Anyone who knows me, knows that my favorite muffins in Sendai are from 82_no_28 (wani no niwa). Sadly, 82_no_28 isn't very centrally located, and isn't too easy to reach without a car. So when I heard about Daily's Muffin, I thought I'd broaden my baked goods horizons.
Daily's Muffin is definitely more central, located a surprisingly short walk east from City Hall. Just exit Kotodaikoen Subway Station at North 2, take the first right, and keep walking a few blocks until you see it on your left. Keep your eyes peeled, though, as it isn't the most obvious place.
It's a small shop, but it has a large variety of muffins, plus a few other things like cookies. There's even a cafe area where you can sit and have a drink with your snack. The muffins (which cost around ¥290) come in both sweet and savory options, and the range is great. Some of my favorites are the Japanese flavors, with kinako (roasted soybean) bases, anko (bean jam) or green tea. The flavors change regularly, and include seasonal fruit.
That said, I would say, personally, that there is slightly less ingredient integrity than at 82_no_28. You won't see organic fruit, and margarine is used instead of butter. The latter does give the muffins a soft yet crumbly texture, though, and you can't deny that the muffins look delicious. Even the packaging looks good. The paper bag is sealed with a tiny clothes peg over a colored square of cloth. Sadly, there are plastic bags both inside and outside the paper bag, and although three layers of packaging isn't that unusual for Japan, it's environmentally worrying.

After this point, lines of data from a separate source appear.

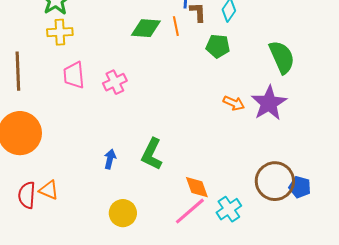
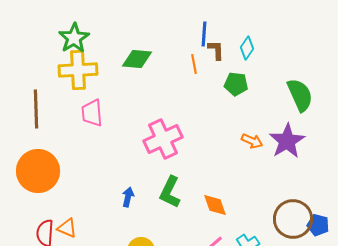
green diamond: (146, 28) -> (137, 59), moved
yellow cross: (60, 32) -> (78, 70), size x1.5
pink cross: (115, 82) -> (163, 139), moved, size x1.6
orange diamond: (197, 187) -> (215, 205), moved

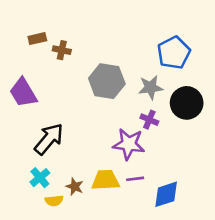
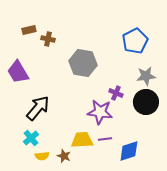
gray star: (151, 87) -> (146, 76), moved
black circle: (187, 103) -> (146, 102), moved
brown star: (75, 187) -> (64, 156), moved

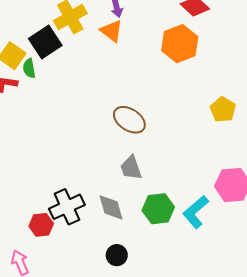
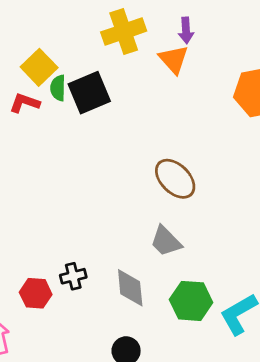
black square: (45, 42) -> (89, 93), moved
gray trapezoid: (131, 168) -> (166, 241), turned -36
black cross: (67, 207) -> (73, 276), size x0.6

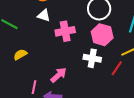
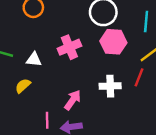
white triangle: (44, 15) -> (34, 59), moved
white cross: (92, 58) -> (110, 86), moved

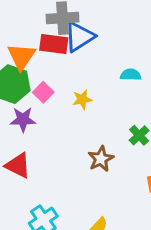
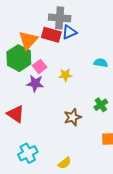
blue triangle: (79, 37) -> (69, 32), size x0.7
purple star: (23, 119) -> (35, 83), moved

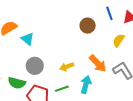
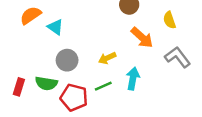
yellow semicircle: (119, 40) -> (169, 20), turned -48
orange arrow: (98, 63) -> (142, 37), moved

Daily's Muffin has been in Sendai for several years; last year they opened a store in Tokyo. Both are popular stores, and can be sold out by lunchtime. If you or a friend speaks Japanese, you can phone to reserve; their website has a menu of the week's flavors.
If you like the muffins, you have other purchasing options, too. You might find them in department stores or the food basement below Sendai Station (the shop often closes at these times). Online ordering is also available for delivery to anywhere in Japan. Or you can buy a recipe book (in Japanese) and try recreating them at home.